Recommendation: Run A/B subject line tests for non-openers and non-purchasers. Review the open rates, click-to-open rates, conversion/revenue, and unsubscribe rates to identify the subject line winner from a holistic perspective. Deploy the winner to your engaged segment to ensure optimal message performance.
A recent Data Axle study found that holiday emails sent in Q4 often drive higher conversion rates than business-as-usual (BAU) emails, despite generating 16.8% lower open rates. The study found that including an offer like a dollar discount or percent off in email subject lines also drove a significant boost in conversions. For example, Black Friday emails with a free shipping offer in the subject line generated triple the conversion rate of BAU messages, making it the best-performing offer type for Black Friday.
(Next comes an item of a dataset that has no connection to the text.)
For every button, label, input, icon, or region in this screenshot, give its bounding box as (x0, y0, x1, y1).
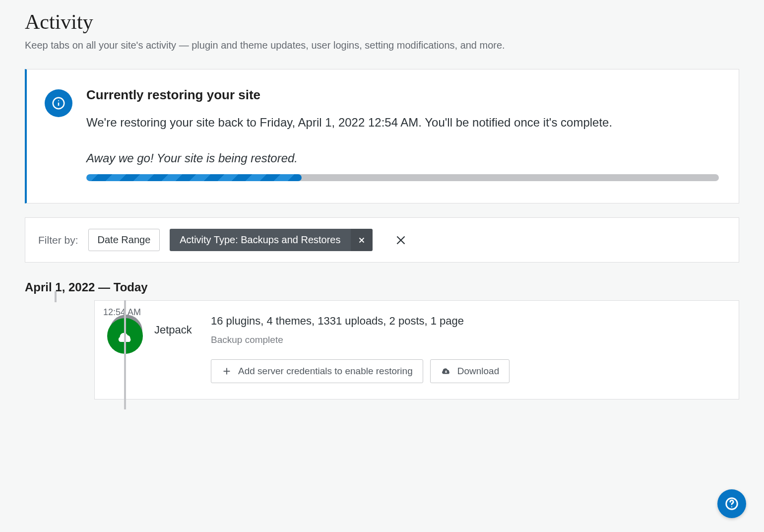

Similarly, New Year’s campaigns featuring a percent off discount in their subject lines drove a 40 percent higher conversion rate than BAU emails.7
Here are a few real-world examples:
Recommendation: Be as specific as possible about the benefits of shopping with you in your holiday subject lines; emphasize the percentage or dollar amounts shoppers will save.
Brand example: Orly
LA-based nail polish brand, Orly, used the subject line, “Black Friday Starts NOW: 40% Off Site Wide.” The subject line conveys a sense of urgency, emphasizes the exact percentage off and communicated to the recipient that all their products are eligible for the discount in 42 characters.
Subject lines need to be personalized, short, to the point, and strike a chord with your audience if they are going to encourage engagement. Make sure to always communicate valuable information up-front; make it mobile-friendly, and know what keywords will capture your prospects’ attention.